In this context, artistic practices should echo the scientific experimentation of their era: like scientists, artists conduct research, experiment, formulate new hypotheses, and call the established interpretative frameworks into question. In their own domain, each of these researchers continually questions reality, reformulating it while producing new perspectives, and thus creating a new status of reality, a new objectivity. These studies are different in status but similar in their objectives: to explore and experiment with new ways of imagining the world that then lead to the design of new services, new relational systems, and new models. Yet cooperation between art, design, engineering, and science is not new: from the 1950s onwards, artists started using the technology produced at MIT for their own ends; in the 1980s, Xerox Park integrated artistic practices into their process of innovation; Ars Electronica Center in Austria was created from the 1990s and is still active, etc.
This history is intensifying today with the diversification of cooperative models. New structures developing hybrid practices are being created all over the world. This is the case of ArtSiLab at Texas University for example: “The UT Dallas ATEC & EMAC Art-Science Lab carries out research and development that requires collaboration between artists and scientists, applied to problems of societal urgency and cultural timeliness. Through our projects, we seek to develop multiple applications, in a studio-lab approach, including the creation of artworks, scientific research, technology development and educational innovation. We carry out our projects through trans-disciplinary, national and international partnerships and collaborations.” Within this framework, the scientist Dr Roger Malina thus collaborated very closely with Andrew Blanton, media artist and composer.

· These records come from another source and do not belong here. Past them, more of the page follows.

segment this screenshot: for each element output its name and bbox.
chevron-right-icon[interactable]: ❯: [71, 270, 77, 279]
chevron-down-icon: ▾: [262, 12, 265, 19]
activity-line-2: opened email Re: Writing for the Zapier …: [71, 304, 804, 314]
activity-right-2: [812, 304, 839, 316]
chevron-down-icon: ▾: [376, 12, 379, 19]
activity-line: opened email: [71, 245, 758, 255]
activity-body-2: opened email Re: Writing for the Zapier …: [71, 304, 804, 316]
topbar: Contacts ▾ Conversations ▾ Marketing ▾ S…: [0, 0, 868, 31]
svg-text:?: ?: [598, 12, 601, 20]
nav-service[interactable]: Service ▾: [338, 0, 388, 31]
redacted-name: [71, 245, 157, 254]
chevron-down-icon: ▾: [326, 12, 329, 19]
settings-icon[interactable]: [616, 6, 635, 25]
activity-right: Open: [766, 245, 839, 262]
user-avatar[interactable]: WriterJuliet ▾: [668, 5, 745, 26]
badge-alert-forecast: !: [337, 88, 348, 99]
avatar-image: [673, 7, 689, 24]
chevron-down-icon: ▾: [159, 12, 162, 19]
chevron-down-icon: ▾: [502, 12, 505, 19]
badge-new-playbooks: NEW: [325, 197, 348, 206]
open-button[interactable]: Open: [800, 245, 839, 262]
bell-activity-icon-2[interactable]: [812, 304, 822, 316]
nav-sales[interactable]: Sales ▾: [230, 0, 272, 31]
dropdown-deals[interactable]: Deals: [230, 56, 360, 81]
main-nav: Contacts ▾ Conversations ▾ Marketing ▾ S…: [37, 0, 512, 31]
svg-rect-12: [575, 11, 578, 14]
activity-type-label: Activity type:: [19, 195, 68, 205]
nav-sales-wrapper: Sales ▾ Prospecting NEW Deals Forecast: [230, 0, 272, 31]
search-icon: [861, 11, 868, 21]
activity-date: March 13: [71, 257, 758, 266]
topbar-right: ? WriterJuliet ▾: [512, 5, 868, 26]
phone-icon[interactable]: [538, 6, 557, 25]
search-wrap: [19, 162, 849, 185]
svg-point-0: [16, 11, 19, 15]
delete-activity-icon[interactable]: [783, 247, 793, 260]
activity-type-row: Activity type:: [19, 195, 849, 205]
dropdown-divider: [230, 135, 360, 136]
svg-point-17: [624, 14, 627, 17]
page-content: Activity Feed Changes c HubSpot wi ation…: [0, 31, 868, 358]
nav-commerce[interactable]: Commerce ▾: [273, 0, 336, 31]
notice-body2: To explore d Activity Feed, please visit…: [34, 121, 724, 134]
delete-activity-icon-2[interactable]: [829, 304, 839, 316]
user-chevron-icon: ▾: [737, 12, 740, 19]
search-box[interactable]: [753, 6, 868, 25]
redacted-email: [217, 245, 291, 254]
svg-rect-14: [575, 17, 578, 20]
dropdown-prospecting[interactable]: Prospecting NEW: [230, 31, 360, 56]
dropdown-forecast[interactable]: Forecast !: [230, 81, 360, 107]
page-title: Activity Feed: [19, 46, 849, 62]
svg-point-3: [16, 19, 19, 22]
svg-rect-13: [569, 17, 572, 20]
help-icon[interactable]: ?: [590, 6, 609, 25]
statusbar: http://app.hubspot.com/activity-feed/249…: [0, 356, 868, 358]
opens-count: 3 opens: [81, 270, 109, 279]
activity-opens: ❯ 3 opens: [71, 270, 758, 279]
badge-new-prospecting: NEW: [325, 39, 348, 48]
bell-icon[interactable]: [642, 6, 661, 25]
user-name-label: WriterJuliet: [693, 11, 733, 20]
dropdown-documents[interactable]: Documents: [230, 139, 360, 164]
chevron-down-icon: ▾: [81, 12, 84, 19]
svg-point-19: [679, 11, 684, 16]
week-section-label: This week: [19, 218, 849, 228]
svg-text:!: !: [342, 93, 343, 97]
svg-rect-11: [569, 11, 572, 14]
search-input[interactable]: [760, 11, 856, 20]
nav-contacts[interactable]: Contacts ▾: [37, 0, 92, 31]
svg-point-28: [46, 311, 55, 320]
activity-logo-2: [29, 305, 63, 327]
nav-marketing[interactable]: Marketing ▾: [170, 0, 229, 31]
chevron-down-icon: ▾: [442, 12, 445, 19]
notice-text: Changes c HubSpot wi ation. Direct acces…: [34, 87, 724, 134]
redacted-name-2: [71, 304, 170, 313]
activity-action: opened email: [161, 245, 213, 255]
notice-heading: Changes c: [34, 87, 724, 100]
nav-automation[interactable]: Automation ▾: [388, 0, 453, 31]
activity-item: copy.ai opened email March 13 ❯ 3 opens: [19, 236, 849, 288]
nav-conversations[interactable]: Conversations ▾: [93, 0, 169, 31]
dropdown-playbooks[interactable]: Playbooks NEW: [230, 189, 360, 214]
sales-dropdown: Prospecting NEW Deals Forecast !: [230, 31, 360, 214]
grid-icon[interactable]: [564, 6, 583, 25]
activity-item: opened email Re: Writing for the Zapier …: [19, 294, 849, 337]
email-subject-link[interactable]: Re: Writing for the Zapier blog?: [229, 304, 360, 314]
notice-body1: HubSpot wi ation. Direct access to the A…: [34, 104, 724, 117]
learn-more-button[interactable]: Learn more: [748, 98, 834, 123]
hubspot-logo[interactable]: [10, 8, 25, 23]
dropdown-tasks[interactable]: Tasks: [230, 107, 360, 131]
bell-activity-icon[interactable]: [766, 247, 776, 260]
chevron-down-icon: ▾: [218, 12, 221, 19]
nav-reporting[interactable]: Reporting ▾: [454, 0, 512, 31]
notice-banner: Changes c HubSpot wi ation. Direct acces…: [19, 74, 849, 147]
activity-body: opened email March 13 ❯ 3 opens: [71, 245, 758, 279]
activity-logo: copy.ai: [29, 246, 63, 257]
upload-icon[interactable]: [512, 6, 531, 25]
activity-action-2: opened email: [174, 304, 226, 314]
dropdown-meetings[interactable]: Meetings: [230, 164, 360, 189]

This was also the case of Media Lab de Science Po Paris, founded by philosopher Bruno Latour, which collaborated with designers in its research. Tommaso Venturini, a social sciences researcher, will evoke this during his presentation.
This hybrid ecosystem signals the emergence of other stakeholders’ involvement in such research activities. This is the case of DécaLab, an agency dedicated to innovation through explorative design and art, designed for businesses. It is also the case of the art critics, theorists, and curators who, like Isabelle Arvers , contribute to exploring new concepts and perceptions and thus enrich scientific and artistic debates. Artists, scientists, designers, researchers, and critics thus explore together new ways of thinking about a theme or problematic. The theme of this conference is Data , a key issue in our contemporary societies . An extremely complex subject, Data is “dramatised” here, meaning that is used, applied, reappropriated, and staged, in order to understand it in a more intuitive way. Various channels will be presented for you to explore, in the form of performances associating speech, sound, maps, and images.
This performative, playful, and thought-provoking time will once again encourage the emergence of innovative stakeholders: you ! The great strength of this hybrid research is effectively to empower spectators and listeners. Whether they are experts or not, they are “swept up” in the research dynamic. A new public space emerges that is favourable to discovery and debate, in order to rethink transformations in new ways that depart from hegemonic discourses.